Autrement dit, les représentants de la bourgeoisie comme Gabriel Nadeau-Dubois savent très bien qu’à un certain stade de la crise, si l’on veut préserver l’État bourgeois, il faut réactiver la démocratie bourgeoise. Dans le meilleur des cas, permettre les critiques consolident le pouvoir de l’exécutif. Dans le pire des cas, si l’exécutif en place perd toute sa crédibilité, la bourgeoisie peut toujours confier les tâches exécutives à ceux qui auront émis les critiques. Ainsi, la classe dominante s’assure de toujours avoir une « porte de sortie » pour que ce soit toujours ses intérêts qui soient défendus à l’assemblée nationale.
L’intégration à rabais du directeur de la santé publique au pouvoir exécutif bourgeois
L’indépendance de la Direction générale de la santé publique (DGSP) est totalement mensongère. Les commentateurs politiques bourgeois ont tord. En mars dernier, le pouvoir dont est dépositaire l’exécutif national n’est pas passé aux mains d’Horacio Arruda. Celui-ci a simplement été intégré au pouvoir exécutif à titre de conseiller-expert et de participant. Plus encore, il s’agit d’une fusion et non d’une mise sous tutelle. Le premier ministre et son cabinet n’ont pas été inféodés à la santé publique. Alors que le directeur de la santé publique intègre le pouvoir exécutif, le premier ministre et la ministre de la Santé et des Services sociaux gagnent en capacités décisionnelles. L’état d’urgence sanitaire leur a d’ailleurs permis de passer une quantité astronomique de décrets ministériels ayant de grandes incidences sur l’organisation de la province. Pour s’en convaincre, examinons le décret 177-2020 du 13 mars 2020 déclarant l’état d’urgence sanitaire au Québec.

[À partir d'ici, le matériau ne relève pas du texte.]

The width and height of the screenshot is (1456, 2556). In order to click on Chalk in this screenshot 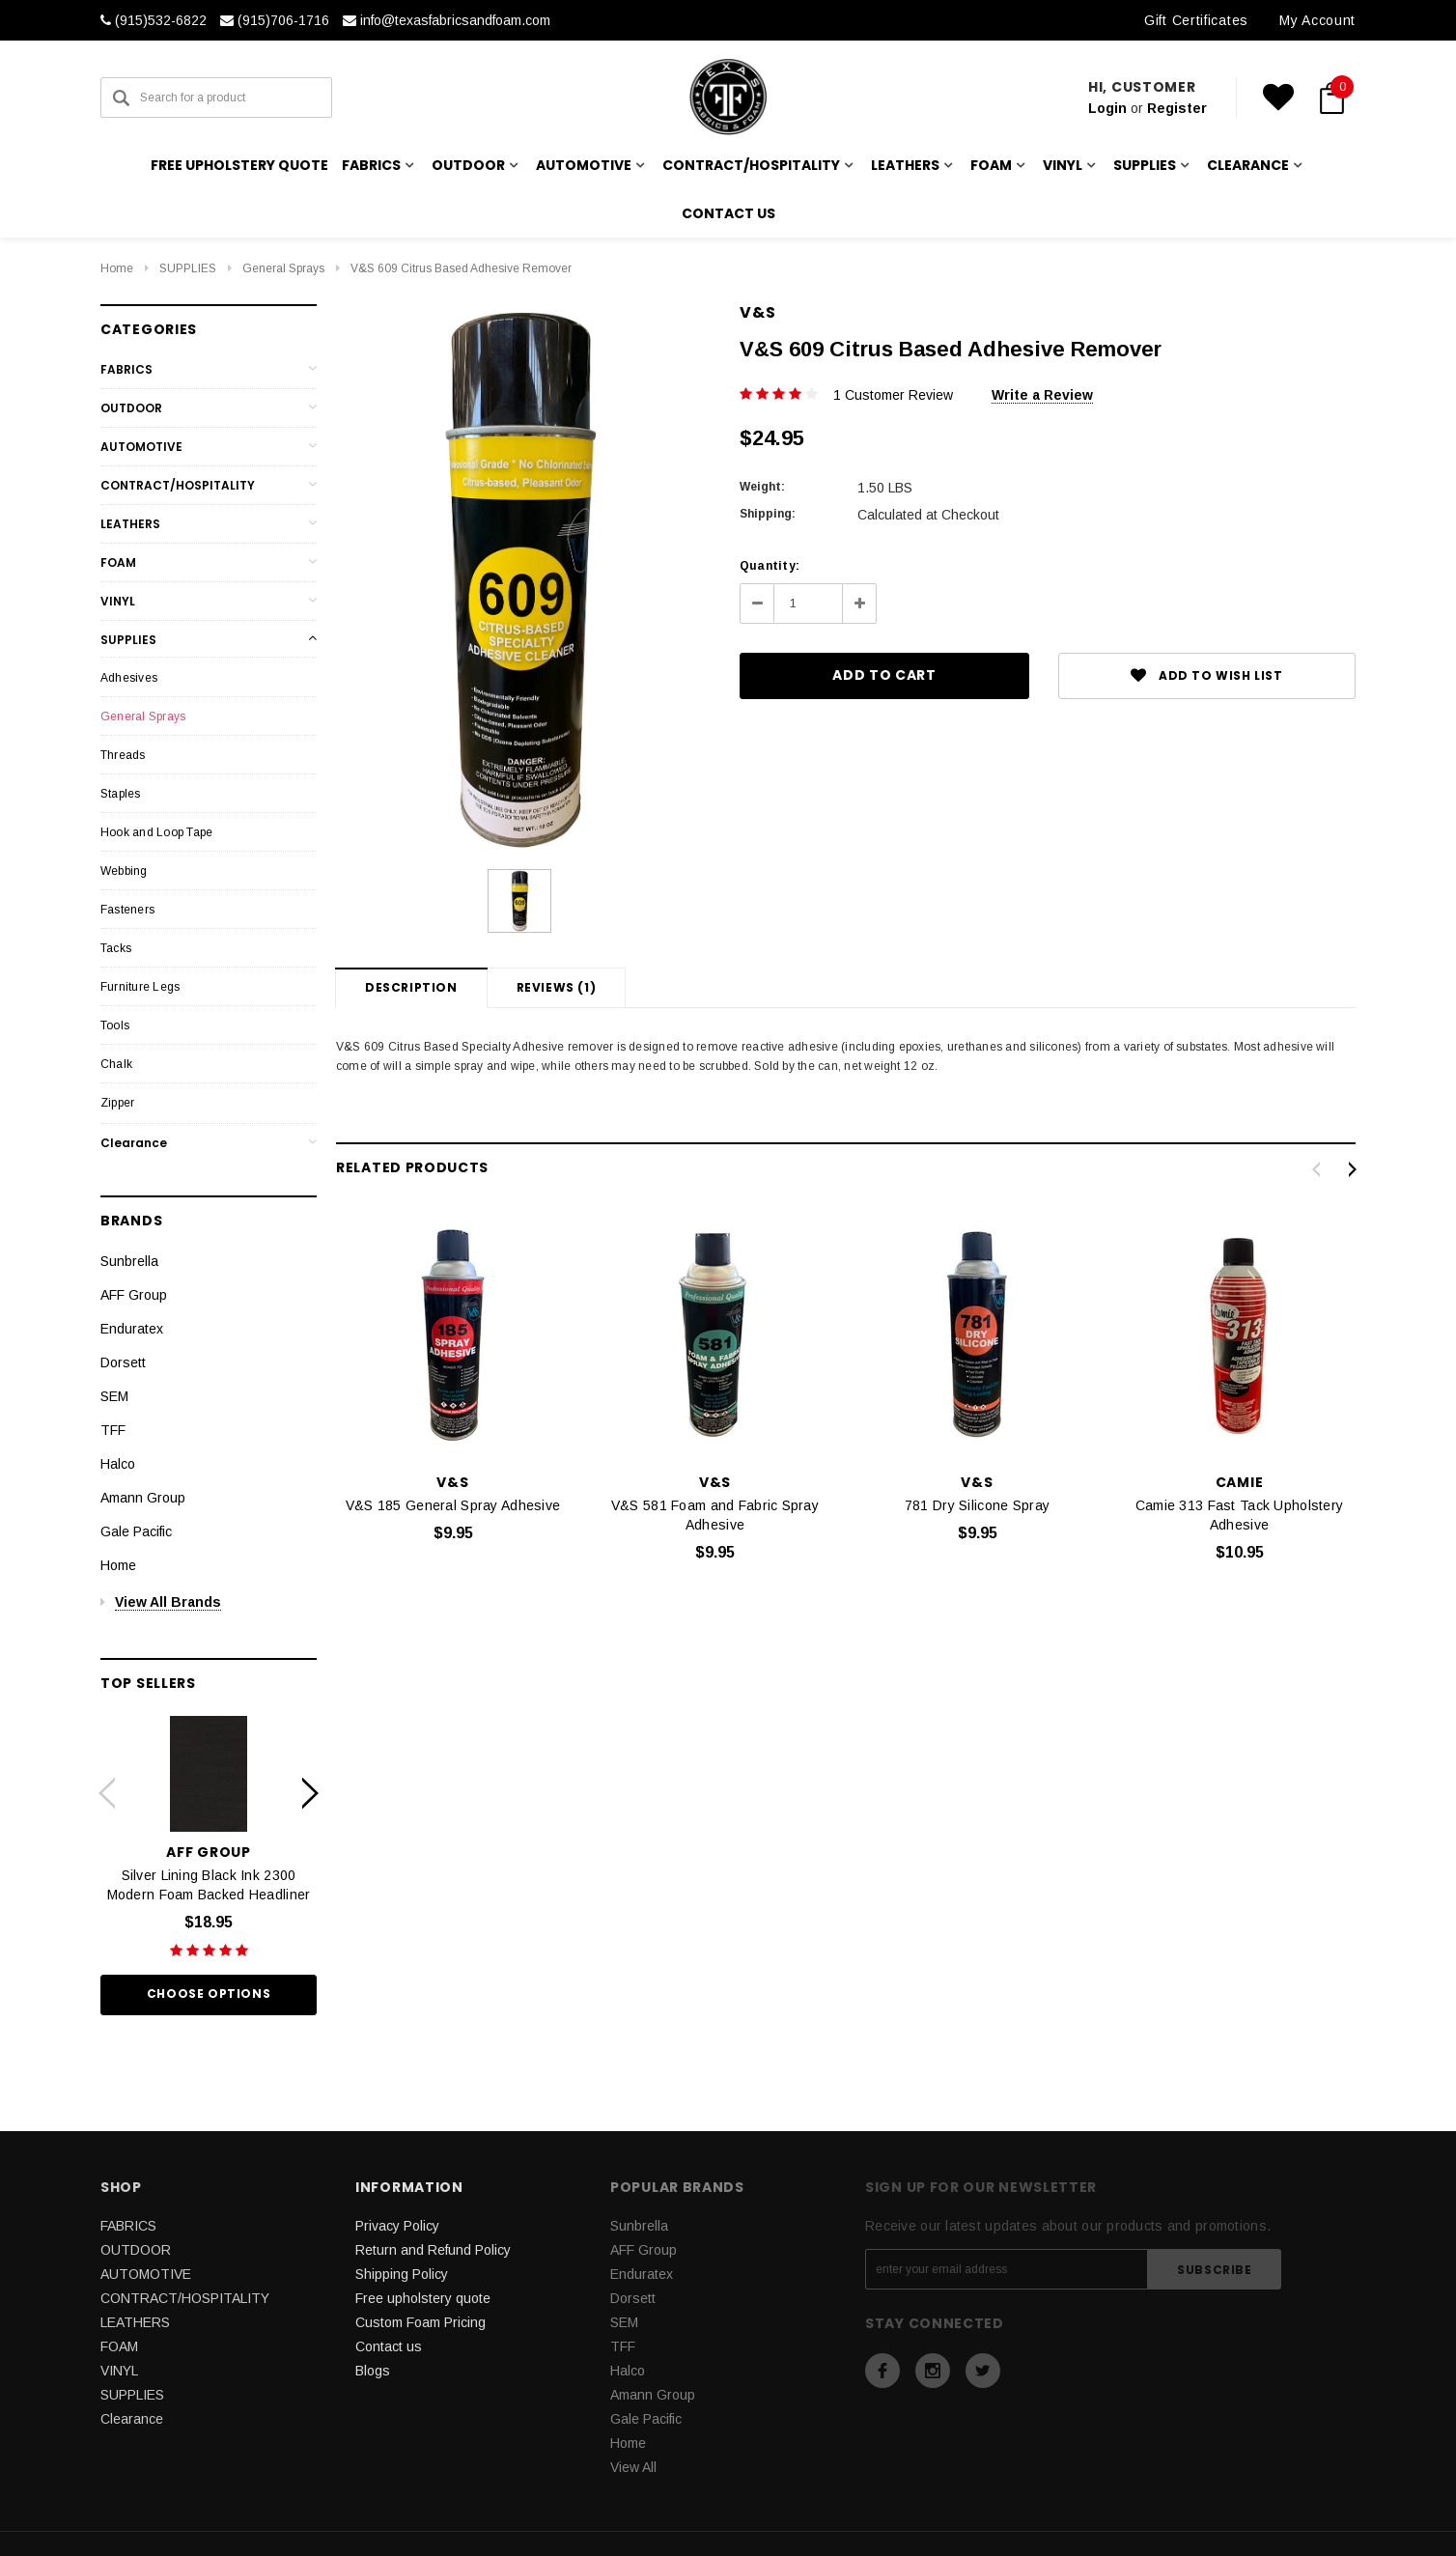 , I will do `click(116, 1064)`.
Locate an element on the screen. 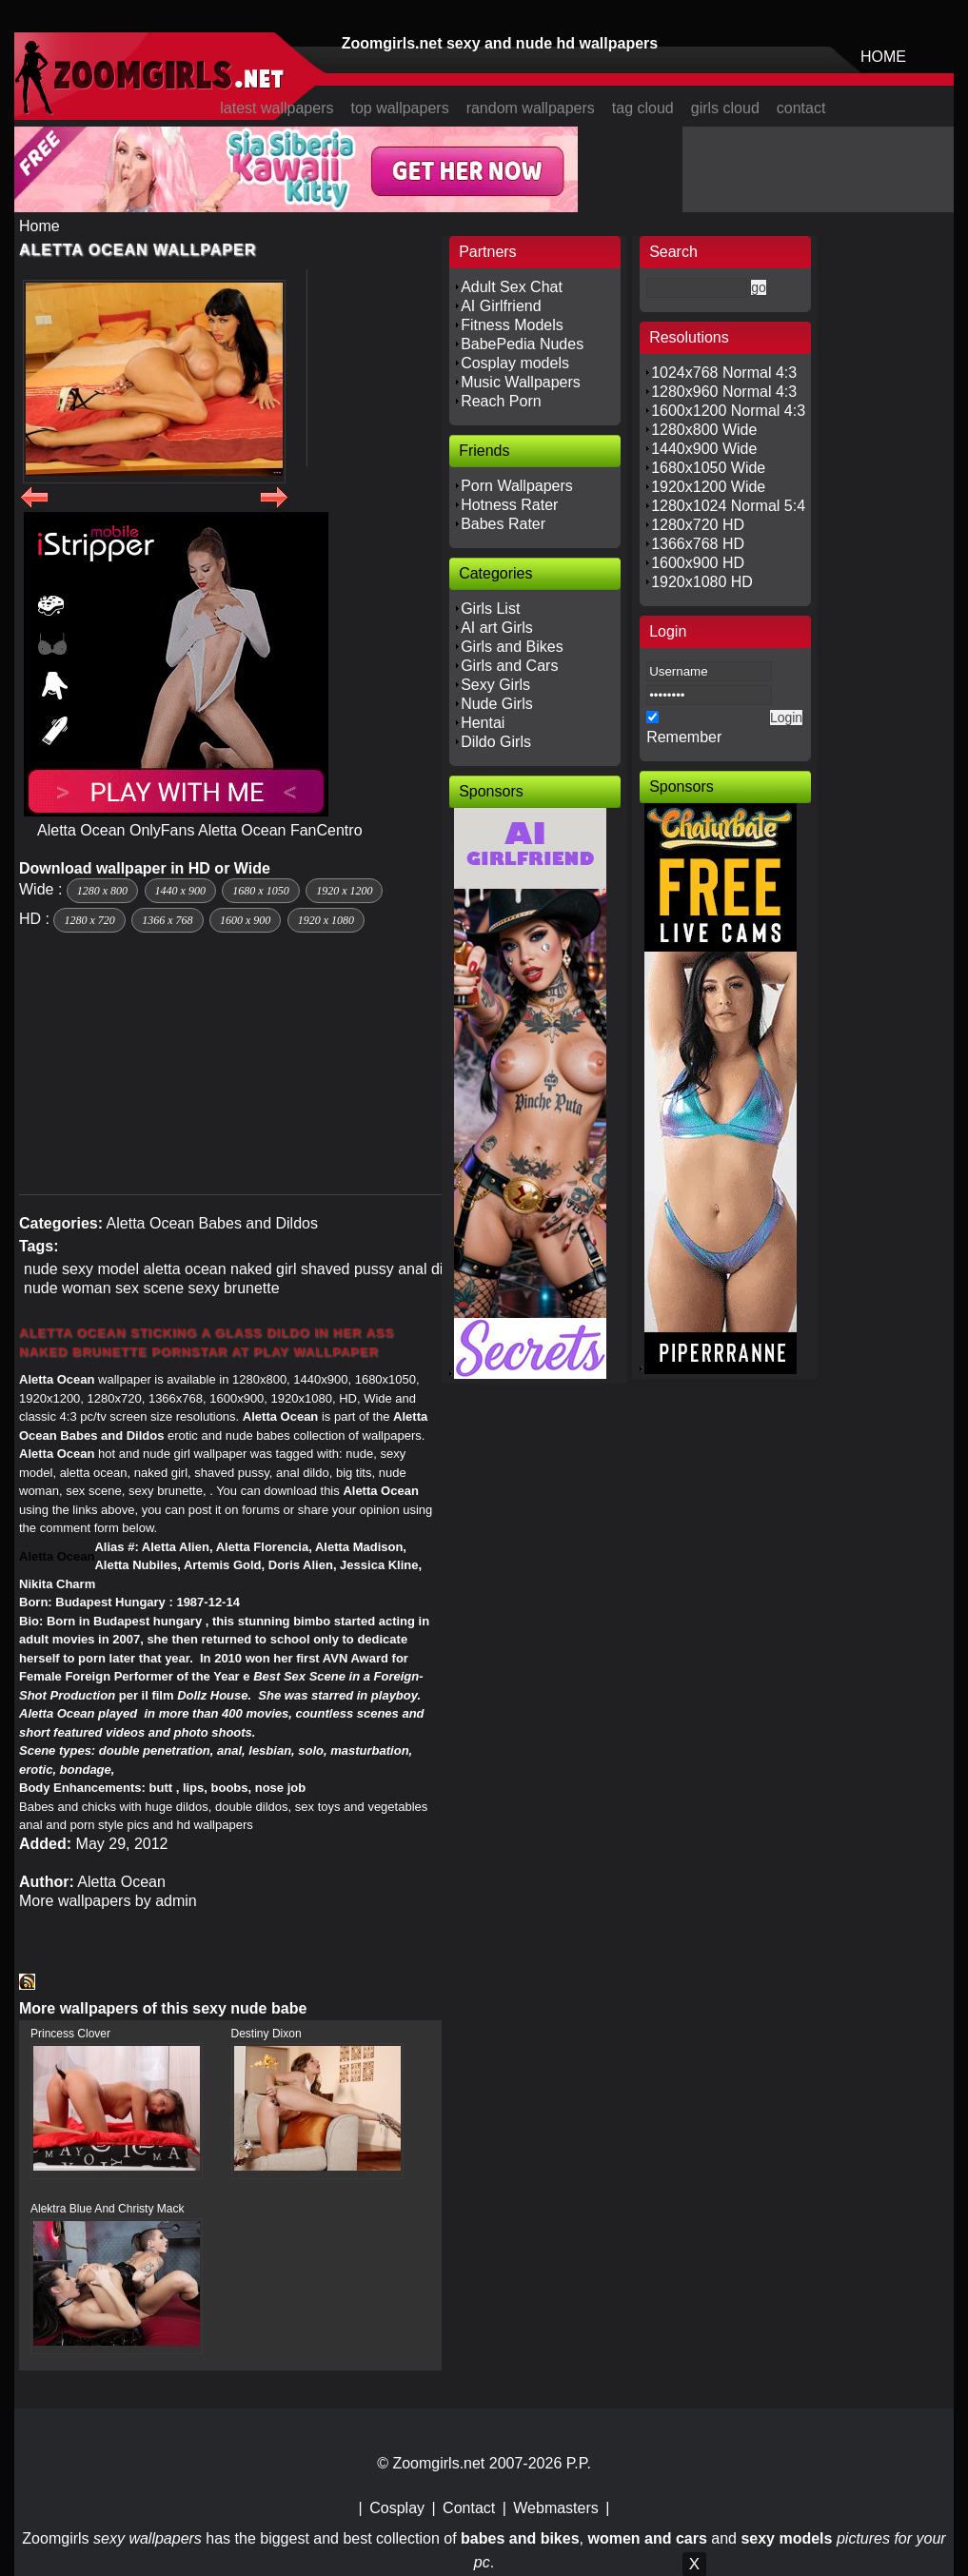 Image resolution: width=968 pixels, height=2576 pixels. Contact is located at coordinates (469, 2508). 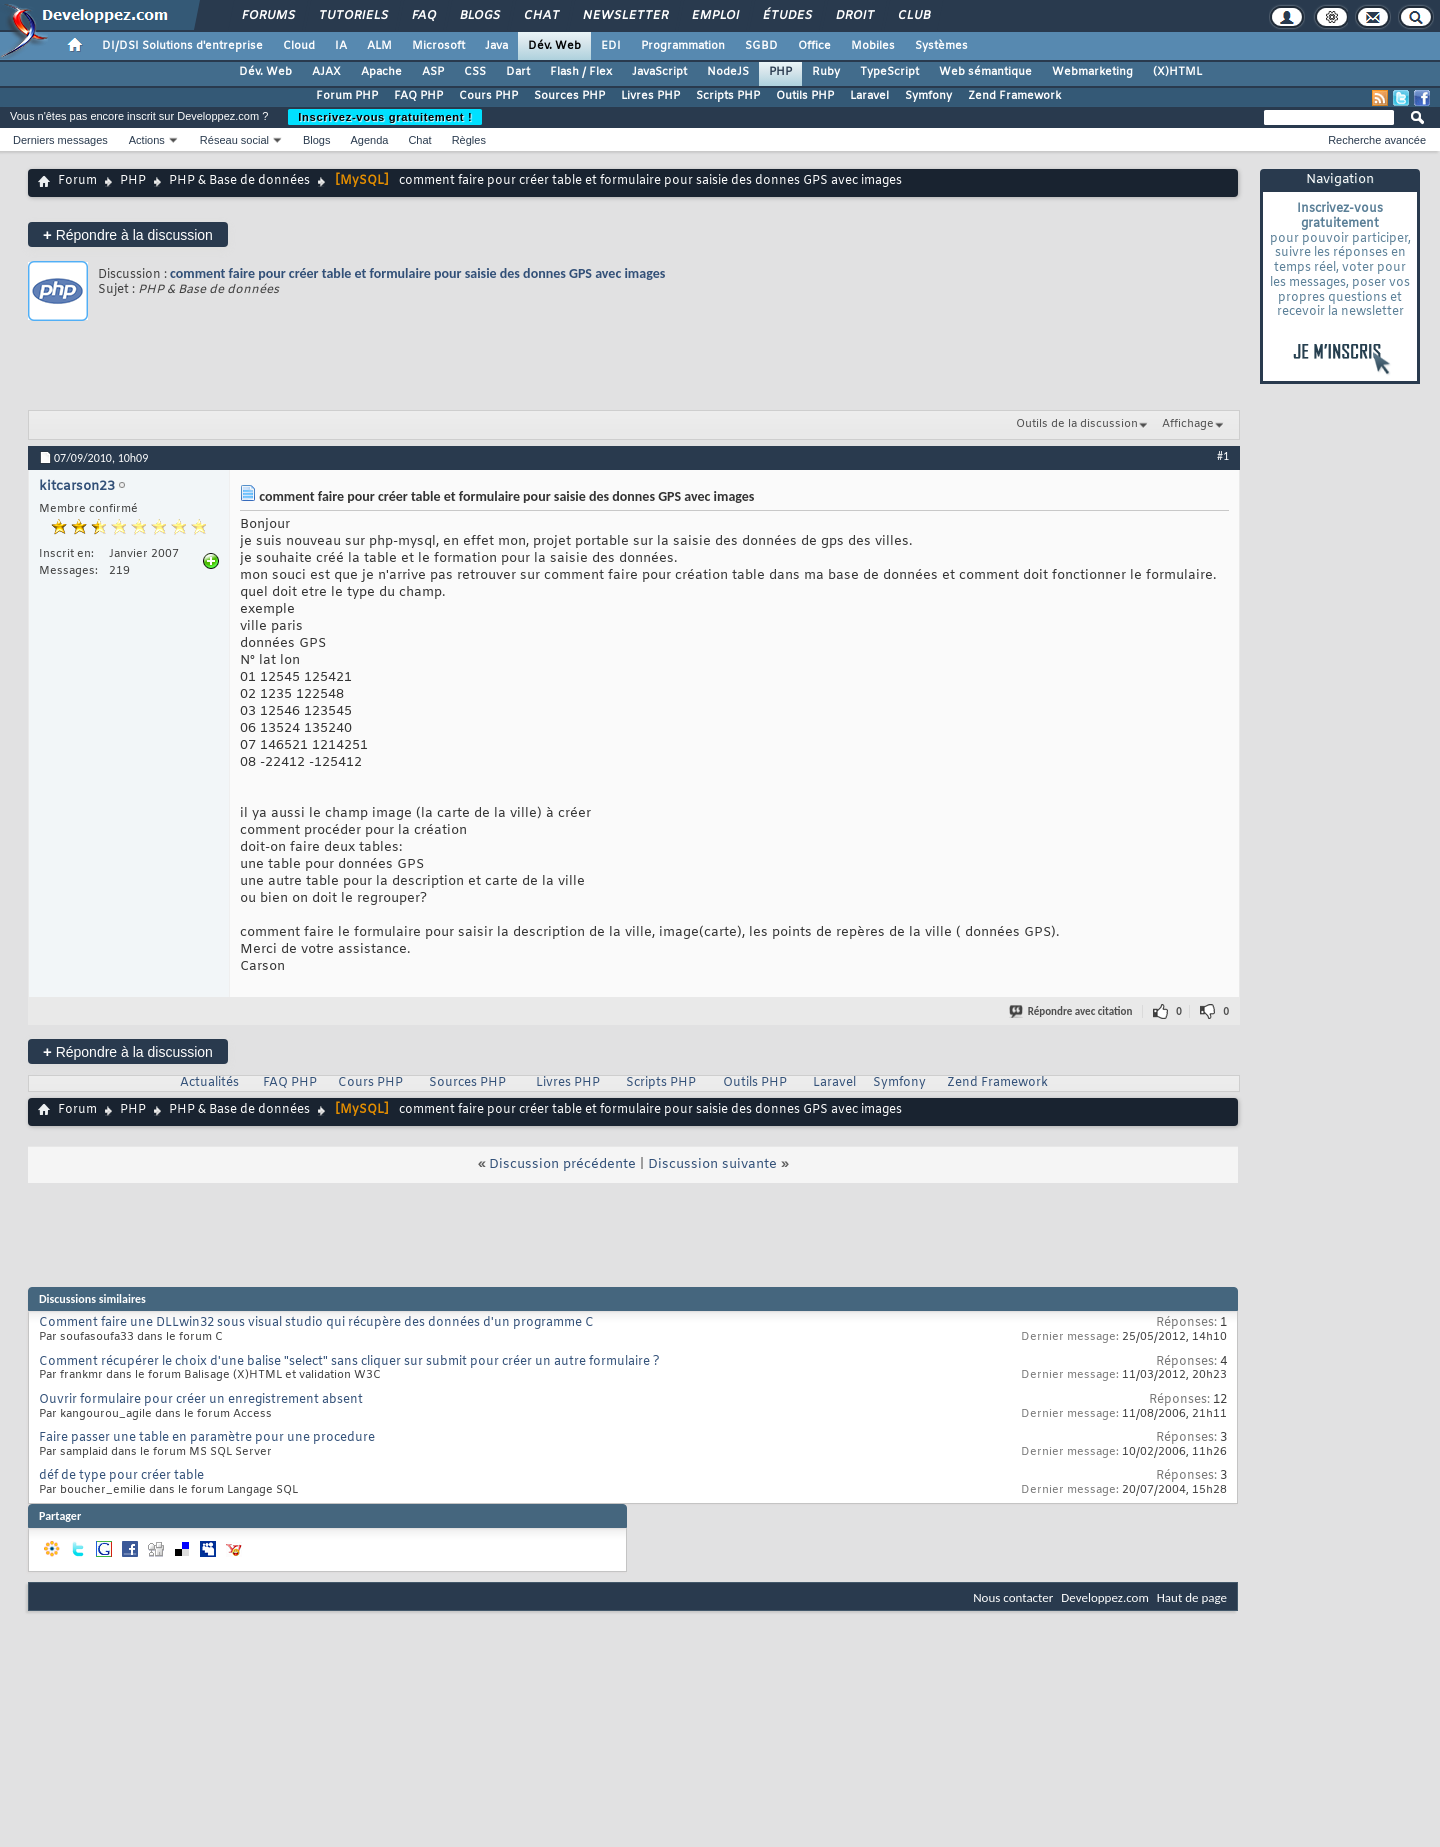 The height and width of the screenshot is (1847, 1440). Describe the element at coordinates (423, 16) in the screenshot. I see `FAQ` at that location.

« QUE la ministre de la Santé et des Services sociaux soit habilitée à ordonner toute autre mesure nécessaire pour protéger la santé de la population en application du paragraphe 8° du premier alinéa de l’article 123 », c’est-à-dire « ordonner toute autre mesure nécessaire pour protéger la santé de la population ».
L’article 106 de la Loi sur la santé publique nous informe des pouvoirs qui incombent au directeur de la santé publique en temps normal, à l’année longue.
« Lorsqu’un directeur de santé publique est d’avis, en cours d’enquête, qu’il existe effectivement une menace réelle à la santé de la population, il peut:
1° ordonner la fermeture d’un lieu ou n’en permettre l’accès qu’à certaines personnes ou à certaines conditions et faire afficher un avis à cet effet;
2° ordonner l’évacuation d’un édifice;
3° ordonner la désinfection, la décontamination ou le nettoyage d’un lieu ou de certaines choses et donner des directives précises à cet effet;
4° ordonner la destruction d’un animal, d’une plante ou d’une autre chose de la manière qu’il indique ou le traitement de certains animaux ou de certaines plantes;
5° ordonner la cessation d’une activité ou la prise de mesures de sécurité particulières si c’est cette activité qui est une source de menace pour la santé de la population;
6° ordonner à une personne, pour le temps qu’il indique, de ne pas fréquenter un établissement d’enseignement, un milieu de travail ou un autre lieu de rassemblement, si elle n’est pas immunisée contre une maladie contagieuse dont l’éclosion a été constatée dans ce milieu;
7° ordonner l’isolement d’une personne, pour la période qu’il indique mais pour au plus 72 heures, si celle-ci refuse de recevoir le traitement nécessaire pour éviter toute contagion ou s’il s’agit de la seule mesure à prendre pour éviter la transmission au sein de la population d’un agent biologique médicalement reconnu comme pouvant mettre gravement en danger la santé de la population;
8° ordonner à une personne de respecter des directives précises pour éviter toute contagion ou contamination;
9° ordonner toute autre mesure qu’il estime nécessaire pour empêcher que ne s’aggrave une menace à la santé de la population, en diminuer les effets ou l’éliminer.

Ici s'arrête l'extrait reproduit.